No pictures go into the copy. Write out every line below exactly.

Collected data
================

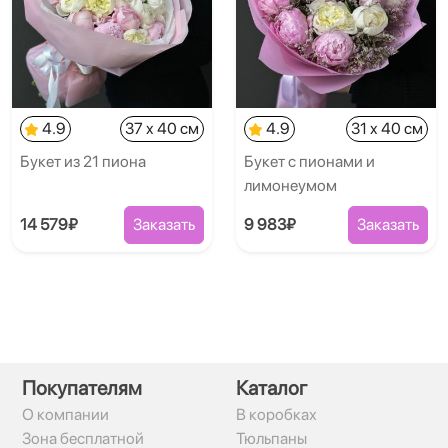
4.9
37 x 40 см
4.9
31 x 40 см
Букет из 21 пиона
Букет с пионами и
лимонеумом
14 579₽
Заказать
9 983₽
Заказать
Покупателям
Каталог
О компании
В коробках
Зона бесплатной
Тюльпаны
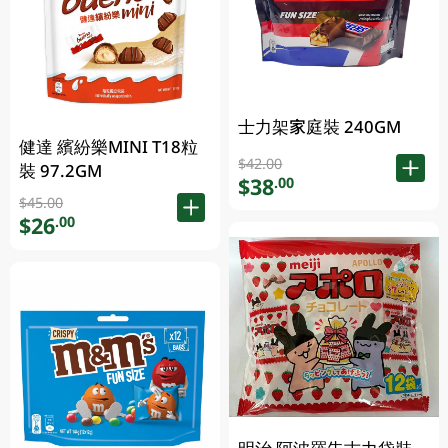
士力架家庭裝 240GM
健達 繽紛樂MINI T18粒
$42.00
裝 97.2GM
$38
.00
$45.00
$26
.00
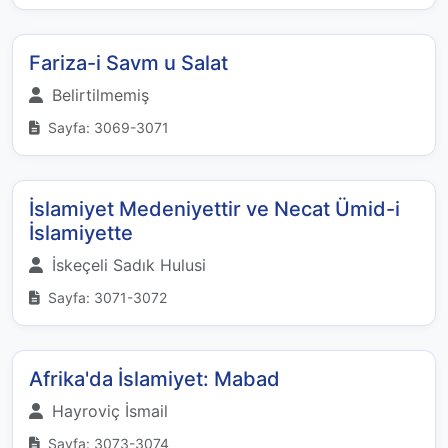
Fariza-i Savm u Salat
Belirtilmemiş
Sayfa: 3069-3071
İslamiyet Medeniyettir ve Necat Ümid-i
İslamiyette
İskeçeli Sadık Hulusi
Sayfa: 3071-3072
Afrika'da İslamiyet: Mabad
Hayroviç İsmail
Sayfa: 3073-3074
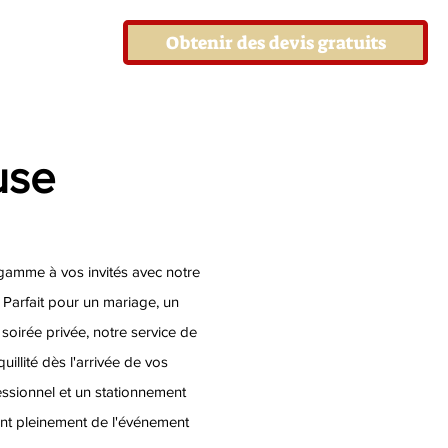
Obtenir des devis gratuits
use
gamme à vos invités avec notre
. Parfait pour un mariage, un
soirée privée, notre service de
quillité dès l'arrivée de vos
fessionnel et un stationnement
ont pleinement de l'événement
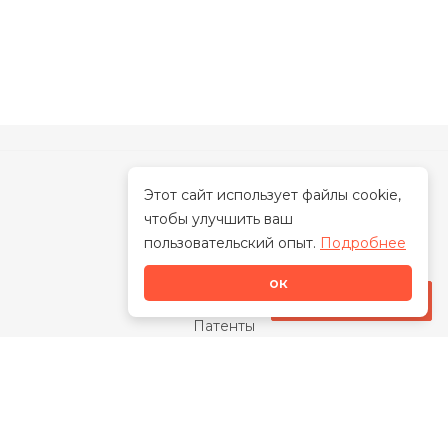
Этот сайт использует файлы cookie,
чтобы улучшить ваш
О нас
пользовательский опыт.
Подробнее
О бренде
ок
Наша миссия
Стать дилером
Патенты
Свидетельства
Сертификаты
Награды
Отзывы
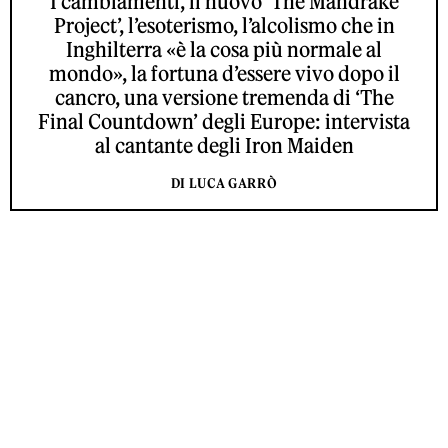
I cambiamenti, il nuovo ‘The Mandrake
Project’, l’esoterismo, l’alcolismo che in
Inghilterra «è la cosa più normale al
mondo», la fortuna d’essere vivo dopo il
cancro, una versione tremenda di ‘The
Final Countdown’ degli Europe: intervista
al cantante degli Iron Maiden
DI LUCA GARRÒ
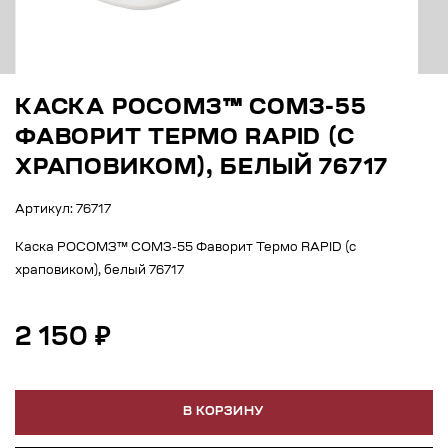
КАСКА РОСОМЗ™ СОМЗ-55
ФАВОРИТ ТЕРМО RAPID (С
ХРАПОВИКОМ), БЕЛЫЙ 76717
Артикул: 76717
Каска РОСОМЗ™ СОМЗ-55 Фаворит Термо RAPID (с
храповиком), белый 76717
2 150 ₽
В КОРЗИНУ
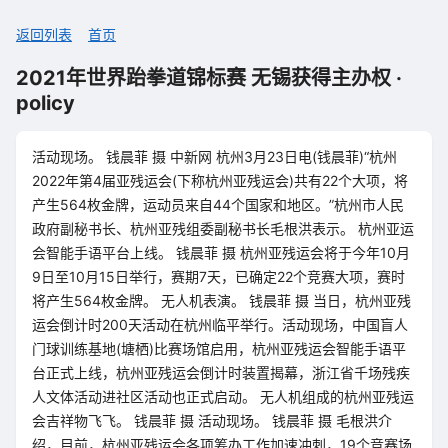
返回列表
首页
2021年世界跆拳道锦标赛 无锡获得主办权 ·
policy
活动现场。 钱晨菲 摄 中新网 杭州3月23日电(钱晨菲)“杭州
2022年第4届亚残运会(下称杭州亚残运会)共有22个大项，将
产生564枚金牌，运动员来自44个国家和地区。”杭州市人民
政府副秘书长、杭州亚残组委副秘书长毛根洪表示。 杭州亚运
会智能手语平台上线。 钱晨菲 摄 杭州亚残运会将于今年10月
9日至10月15日举行，赛期7天，已确定22个竞赛大项，赛时
将产生564枚金牌。 无人机表演。 钱晨菲 摄 当日，杭州亚残
运会倒计时200天活动在杭州临平举行。活动现场，中国盲人
门球训练基地(塘栖)比赛场馆启用，杭州亚残运会智能手语平
台正式上线，杭州亚残运会倒计时装置揭幕，浙江省千场残疾
人文体活动进社区活动也正式启动。 无人机组成的杭州亚残运
会吉祥物飞飞。 钱晨菲 摄 活动现场。 钱晨菲 摄 毛根洪介
绍，目前，杭州亚残运会各项筹办工作加速冲刺，19个竞赛场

================

● **WRITTEN RESPONSE**
4.9
37 x 40 см
4.9
31 x 40 см
Букет из 21 пиона
Букет с пионами и
лимонеумом
14 579₽
Заказать
9 983₽
Заказать
Покупателям
Каталог
О компании
В коробках
Зона бесплатной
Тюльпаны
士力架家庭裝 240GM
健達 繽紛樂MINI T18粒
$42.00
裝 97.2GM
$38
.00
$45.00
$26
.00
Fariza-i Savm u Salat
Belirtilmemiş
Sayfa: 3069-3071
İslamiyet Medeniyettir ve Necat Ümid-i
İslamiyette
İskeçeli Sadık Hulusi
Sayfa: 3071-3072
Afrika'da İslamiyet: Mabad
Hayroviç İsmail
Sayfa: 3073-3074
Obtenir des devis gratuits
use
gamme à vos invités avec notre
. Parfait pour un mariage, un
soirée privée, notre service de
quillité dès l'arrivée de vos
fessionnel et un stationnement
ont pleinement de l'événement
Этот сайт использует файлы cookie,
чтобы улучшить ваш
О нас
пользовательский опыт.
Подробнее
О бренде
ок
Наша миссия
Стать дилером
Патенты
Свидетельства
Сертификаты
Награды
Отзывы
I cambiamenti, il nuovo ‘The Mandrake
Project’, l’esoterismo, l’alcolismo che in
Inghilterra «è la cosa più normale al
mondo», la fortuna d’essere vivo dopo il
cancro, una versione tremenda di ‘The
Final Countdown’ degli Europe: intervista
al cantante degli Iron Maiden
DI LUCA GARRÒ
КАСКА РОСОМЗ™ СОМЗ-55
ФАВОРИТ ТЕРМО RAPID (С
ХРАПОВИКОМ), БЕЛЫЙ 76717
Артикул: 76717
Каска РОСОМЗ™ СОМЗ-55 Фаворит Термо RAPID (с
храповиком), белый 76717
2 150 ₽
В КОРЗИНУ
返回列表
首页
2021年世界跆拳道锦标赛 无锡获得主办权 ·
policy
活动现场。 钱晨菲 摄 中新网 杭州3月23日电(钱晨菲)“杭州
2022年第4届亚残运会(下称杭州亚残运会)共有22个大项，将
产生564枚金牌，运动员来自44个国家和地区。”杭州市人民
政府副秘书长、杭州亚残组委副秘书长毛根洪表示。 杭州亚运
会智能手语平台上线。 钱晨菲 摄 杭州亚残运会将于今年10月
9日至10月15日举行，赛期7天，已确定22个竞赛大项，赛时
将产生564枚金牌。 无人机表演。 钱晨菲 摄 当日，杭州亚残
运会倒计时200天活动在杭州临平举行。活动现场，中国盲人
门球训练基地(塘栖)比赛场馆启用，杭州亚残运会智能手语平
台正式上线，杭州亚残运会倒计时装置揭幕，浙江省千场残疾
人文体活动进社区活动也正式启动。 无人机组成的杭州亚残运
会吉祥物飞飞。 钱晨菲 摄 活动现场。 钱晨菲 摄 毛根洪介
绍，目前，杭州亚残运会各项筹办工作加速冲刺，19个竞赛场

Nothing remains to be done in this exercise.